TF-IDF Ranker model :doc:`[docs] </features/models/tfidf_ranking>`

Based on Reading Wikipedia to Answer Open-Domain Questions. The model solves the task of document retrieval for a given query.

Dataset Model Wiki dump Recall@5 Downloads
SQuAD-v1.1 :config:`doc_retrieval <doc_retrieval/en_ranker_tfidf_wiki.json>` enwiki (2018-02-11) 75.6 33 GB

Question Answering model :doc:`[docs] </features/models/squad>`

Models in this section solve the task of looking for an answer on a question in a given context (SQuAD task format).

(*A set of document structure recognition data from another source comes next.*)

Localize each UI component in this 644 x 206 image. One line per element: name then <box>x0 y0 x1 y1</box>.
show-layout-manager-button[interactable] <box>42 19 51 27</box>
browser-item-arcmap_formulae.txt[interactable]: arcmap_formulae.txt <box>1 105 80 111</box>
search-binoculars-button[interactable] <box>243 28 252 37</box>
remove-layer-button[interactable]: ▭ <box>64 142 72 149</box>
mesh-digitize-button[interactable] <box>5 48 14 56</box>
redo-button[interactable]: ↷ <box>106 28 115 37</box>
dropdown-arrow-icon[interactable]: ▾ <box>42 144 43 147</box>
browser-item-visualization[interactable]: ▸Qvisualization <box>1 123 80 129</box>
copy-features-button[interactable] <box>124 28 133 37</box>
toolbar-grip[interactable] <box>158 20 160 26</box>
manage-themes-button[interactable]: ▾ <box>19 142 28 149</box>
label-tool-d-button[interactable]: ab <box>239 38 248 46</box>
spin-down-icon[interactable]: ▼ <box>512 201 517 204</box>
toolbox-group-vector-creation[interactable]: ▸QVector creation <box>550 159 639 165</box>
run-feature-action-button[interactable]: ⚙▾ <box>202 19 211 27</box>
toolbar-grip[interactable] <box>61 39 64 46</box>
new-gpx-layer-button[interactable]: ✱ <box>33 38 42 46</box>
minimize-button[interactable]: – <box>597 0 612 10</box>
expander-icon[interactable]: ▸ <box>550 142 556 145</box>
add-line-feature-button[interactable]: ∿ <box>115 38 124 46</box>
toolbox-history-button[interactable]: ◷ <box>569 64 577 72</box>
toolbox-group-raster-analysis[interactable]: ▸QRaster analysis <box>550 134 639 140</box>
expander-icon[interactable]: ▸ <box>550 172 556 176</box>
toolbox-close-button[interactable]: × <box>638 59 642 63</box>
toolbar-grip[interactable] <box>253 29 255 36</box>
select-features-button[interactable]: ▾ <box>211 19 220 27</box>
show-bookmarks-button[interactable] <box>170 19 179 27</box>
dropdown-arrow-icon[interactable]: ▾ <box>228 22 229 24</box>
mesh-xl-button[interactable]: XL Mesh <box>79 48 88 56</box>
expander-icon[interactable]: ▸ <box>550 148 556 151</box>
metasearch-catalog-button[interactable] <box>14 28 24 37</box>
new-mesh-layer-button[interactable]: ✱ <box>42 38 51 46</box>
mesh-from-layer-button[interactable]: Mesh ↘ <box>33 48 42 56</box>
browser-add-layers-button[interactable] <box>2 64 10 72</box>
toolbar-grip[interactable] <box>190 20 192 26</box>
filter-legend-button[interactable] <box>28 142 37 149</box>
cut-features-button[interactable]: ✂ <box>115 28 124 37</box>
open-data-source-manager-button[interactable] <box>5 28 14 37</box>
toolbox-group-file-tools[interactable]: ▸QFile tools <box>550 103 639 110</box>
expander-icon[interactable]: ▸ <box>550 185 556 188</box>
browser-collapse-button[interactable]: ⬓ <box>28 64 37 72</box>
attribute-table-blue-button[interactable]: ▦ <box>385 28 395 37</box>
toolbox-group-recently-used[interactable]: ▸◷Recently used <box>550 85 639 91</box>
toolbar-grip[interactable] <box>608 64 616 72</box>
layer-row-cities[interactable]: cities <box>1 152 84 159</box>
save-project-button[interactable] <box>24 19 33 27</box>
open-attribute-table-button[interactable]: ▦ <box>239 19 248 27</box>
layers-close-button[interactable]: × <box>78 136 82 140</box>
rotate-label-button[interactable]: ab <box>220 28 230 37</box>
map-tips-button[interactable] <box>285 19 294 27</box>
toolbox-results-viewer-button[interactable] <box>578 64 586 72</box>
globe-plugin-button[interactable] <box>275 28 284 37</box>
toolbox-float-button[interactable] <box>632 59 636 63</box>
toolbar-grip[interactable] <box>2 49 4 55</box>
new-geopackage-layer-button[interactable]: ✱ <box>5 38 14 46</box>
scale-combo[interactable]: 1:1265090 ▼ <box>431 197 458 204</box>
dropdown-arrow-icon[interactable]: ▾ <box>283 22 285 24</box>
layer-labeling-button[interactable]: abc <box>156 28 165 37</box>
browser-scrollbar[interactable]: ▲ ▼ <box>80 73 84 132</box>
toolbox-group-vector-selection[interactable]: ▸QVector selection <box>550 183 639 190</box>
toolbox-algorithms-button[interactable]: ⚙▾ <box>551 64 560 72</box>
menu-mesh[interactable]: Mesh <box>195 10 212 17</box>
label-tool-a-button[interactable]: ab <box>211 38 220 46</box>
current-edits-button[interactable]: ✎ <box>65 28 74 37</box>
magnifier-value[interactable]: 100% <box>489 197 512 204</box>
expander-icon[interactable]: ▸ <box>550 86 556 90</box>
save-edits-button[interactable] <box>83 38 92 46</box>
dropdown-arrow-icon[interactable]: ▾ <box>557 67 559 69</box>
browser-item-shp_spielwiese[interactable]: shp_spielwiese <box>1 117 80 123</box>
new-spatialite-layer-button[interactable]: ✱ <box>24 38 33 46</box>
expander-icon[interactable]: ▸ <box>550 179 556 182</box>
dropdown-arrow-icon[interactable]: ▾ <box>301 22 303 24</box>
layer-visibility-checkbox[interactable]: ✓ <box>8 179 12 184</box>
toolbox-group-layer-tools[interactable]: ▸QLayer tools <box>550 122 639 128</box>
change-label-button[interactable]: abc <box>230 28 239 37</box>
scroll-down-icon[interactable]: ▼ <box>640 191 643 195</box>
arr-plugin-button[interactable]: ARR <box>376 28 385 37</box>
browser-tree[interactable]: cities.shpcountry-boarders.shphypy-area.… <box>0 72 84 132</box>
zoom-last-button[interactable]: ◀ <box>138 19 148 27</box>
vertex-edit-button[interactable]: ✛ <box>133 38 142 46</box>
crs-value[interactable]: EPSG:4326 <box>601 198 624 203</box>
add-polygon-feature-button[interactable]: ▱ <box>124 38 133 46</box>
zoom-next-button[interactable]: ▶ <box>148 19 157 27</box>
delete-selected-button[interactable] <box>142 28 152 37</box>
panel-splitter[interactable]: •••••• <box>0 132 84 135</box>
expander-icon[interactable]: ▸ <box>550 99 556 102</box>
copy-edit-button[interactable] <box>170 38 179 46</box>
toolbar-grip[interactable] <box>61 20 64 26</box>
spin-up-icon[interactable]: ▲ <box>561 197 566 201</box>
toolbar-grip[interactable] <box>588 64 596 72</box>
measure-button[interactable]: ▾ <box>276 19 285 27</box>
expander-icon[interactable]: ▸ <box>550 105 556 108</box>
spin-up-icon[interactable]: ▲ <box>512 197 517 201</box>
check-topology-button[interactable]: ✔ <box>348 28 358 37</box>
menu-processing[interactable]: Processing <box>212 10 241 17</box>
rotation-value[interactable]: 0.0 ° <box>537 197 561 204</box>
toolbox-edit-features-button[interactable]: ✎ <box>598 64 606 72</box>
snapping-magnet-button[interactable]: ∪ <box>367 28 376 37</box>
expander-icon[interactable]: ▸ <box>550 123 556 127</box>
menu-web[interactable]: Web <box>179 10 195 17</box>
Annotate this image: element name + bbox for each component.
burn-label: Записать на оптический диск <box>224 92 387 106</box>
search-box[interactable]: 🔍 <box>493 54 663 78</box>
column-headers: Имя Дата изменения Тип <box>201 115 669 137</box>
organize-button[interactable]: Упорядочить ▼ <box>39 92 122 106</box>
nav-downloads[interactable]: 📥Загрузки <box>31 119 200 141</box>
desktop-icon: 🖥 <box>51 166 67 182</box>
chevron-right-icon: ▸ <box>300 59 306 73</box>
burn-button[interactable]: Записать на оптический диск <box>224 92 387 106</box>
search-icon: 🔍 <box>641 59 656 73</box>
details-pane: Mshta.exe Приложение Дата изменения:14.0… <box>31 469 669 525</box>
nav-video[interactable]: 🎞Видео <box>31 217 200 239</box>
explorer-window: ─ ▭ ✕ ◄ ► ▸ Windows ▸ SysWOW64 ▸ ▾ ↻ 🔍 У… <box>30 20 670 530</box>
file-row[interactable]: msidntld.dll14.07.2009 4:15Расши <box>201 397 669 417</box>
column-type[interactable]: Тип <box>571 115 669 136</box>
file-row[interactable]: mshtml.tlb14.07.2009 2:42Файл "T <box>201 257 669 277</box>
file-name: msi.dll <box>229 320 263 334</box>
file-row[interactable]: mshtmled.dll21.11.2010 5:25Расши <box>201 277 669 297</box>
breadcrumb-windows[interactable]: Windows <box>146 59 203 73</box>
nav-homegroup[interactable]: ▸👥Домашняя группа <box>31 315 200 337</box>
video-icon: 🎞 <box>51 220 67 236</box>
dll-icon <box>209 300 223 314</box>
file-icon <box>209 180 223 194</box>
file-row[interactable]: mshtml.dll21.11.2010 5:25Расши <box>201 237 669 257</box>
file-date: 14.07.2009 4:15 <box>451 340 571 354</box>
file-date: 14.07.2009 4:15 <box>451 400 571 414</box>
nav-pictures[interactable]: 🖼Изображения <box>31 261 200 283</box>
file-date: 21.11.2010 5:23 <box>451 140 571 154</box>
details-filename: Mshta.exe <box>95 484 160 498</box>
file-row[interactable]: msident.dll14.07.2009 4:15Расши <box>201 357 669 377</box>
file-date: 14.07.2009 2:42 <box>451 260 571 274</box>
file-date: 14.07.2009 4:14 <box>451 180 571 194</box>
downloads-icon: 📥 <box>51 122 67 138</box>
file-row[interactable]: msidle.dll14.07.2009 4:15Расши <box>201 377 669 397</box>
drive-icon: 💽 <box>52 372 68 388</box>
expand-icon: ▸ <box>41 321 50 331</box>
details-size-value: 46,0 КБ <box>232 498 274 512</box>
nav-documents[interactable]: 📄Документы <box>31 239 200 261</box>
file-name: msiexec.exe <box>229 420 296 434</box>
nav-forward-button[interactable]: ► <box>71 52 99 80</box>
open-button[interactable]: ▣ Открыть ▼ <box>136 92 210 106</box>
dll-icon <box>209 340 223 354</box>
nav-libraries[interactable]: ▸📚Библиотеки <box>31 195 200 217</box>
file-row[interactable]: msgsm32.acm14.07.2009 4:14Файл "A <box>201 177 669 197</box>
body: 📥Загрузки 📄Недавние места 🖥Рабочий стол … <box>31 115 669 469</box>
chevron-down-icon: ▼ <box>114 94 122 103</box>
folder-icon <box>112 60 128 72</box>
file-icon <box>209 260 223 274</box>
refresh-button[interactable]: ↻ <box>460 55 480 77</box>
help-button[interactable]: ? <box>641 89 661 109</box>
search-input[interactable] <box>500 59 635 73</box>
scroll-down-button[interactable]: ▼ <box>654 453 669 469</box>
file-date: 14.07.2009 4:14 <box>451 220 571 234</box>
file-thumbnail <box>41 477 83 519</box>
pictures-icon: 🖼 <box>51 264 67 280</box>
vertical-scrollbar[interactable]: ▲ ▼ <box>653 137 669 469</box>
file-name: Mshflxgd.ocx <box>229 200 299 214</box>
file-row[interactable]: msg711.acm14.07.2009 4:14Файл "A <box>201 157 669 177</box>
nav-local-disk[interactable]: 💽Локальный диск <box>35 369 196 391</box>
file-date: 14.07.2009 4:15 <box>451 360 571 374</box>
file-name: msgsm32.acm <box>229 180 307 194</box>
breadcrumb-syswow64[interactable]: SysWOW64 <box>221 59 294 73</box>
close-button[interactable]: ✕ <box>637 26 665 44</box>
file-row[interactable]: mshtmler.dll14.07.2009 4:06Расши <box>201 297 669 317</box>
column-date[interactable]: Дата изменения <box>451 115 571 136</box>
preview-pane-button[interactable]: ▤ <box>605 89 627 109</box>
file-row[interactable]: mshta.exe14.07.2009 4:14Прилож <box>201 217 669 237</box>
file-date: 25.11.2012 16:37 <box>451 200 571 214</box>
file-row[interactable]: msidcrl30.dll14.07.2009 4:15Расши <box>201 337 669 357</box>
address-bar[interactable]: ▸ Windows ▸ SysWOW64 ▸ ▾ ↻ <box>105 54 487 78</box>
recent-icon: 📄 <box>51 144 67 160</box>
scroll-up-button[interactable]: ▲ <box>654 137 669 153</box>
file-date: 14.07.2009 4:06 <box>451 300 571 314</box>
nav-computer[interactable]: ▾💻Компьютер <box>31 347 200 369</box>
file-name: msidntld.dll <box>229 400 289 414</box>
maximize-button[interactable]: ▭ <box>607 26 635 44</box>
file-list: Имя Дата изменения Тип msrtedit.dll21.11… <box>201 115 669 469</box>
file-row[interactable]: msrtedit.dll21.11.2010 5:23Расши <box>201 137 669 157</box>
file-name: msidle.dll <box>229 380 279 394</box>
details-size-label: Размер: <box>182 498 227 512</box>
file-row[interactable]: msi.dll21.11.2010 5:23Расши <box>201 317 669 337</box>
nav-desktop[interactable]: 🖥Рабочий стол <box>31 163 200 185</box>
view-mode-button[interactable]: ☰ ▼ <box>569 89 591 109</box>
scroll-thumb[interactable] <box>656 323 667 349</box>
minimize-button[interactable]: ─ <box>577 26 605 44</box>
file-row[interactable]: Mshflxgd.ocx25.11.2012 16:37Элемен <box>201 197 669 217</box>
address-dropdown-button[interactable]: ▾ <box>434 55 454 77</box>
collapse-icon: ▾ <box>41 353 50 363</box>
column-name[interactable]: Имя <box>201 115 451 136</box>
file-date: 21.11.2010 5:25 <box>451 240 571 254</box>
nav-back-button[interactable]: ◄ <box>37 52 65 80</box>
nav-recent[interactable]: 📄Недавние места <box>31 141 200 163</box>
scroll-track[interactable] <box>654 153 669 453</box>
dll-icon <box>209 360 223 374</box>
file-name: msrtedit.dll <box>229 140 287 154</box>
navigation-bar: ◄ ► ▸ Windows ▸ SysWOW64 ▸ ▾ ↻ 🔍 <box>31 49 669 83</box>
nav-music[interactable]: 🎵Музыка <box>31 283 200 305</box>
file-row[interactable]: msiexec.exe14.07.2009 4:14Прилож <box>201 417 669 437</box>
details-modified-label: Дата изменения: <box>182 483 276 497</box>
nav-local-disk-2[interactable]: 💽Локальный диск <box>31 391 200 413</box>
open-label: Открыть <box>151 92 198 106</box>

There are two models for this task in DeepPavlov: BERT-based and R-Net. Both models predict answer start and end position in a given context.

BERT-based model is described in BERT: Pre-training of Deep Bidirectional Transformers for Language Understanding.

R-Net model is based on R-NET: Machine Reading Comprehension with Self-matching Networks.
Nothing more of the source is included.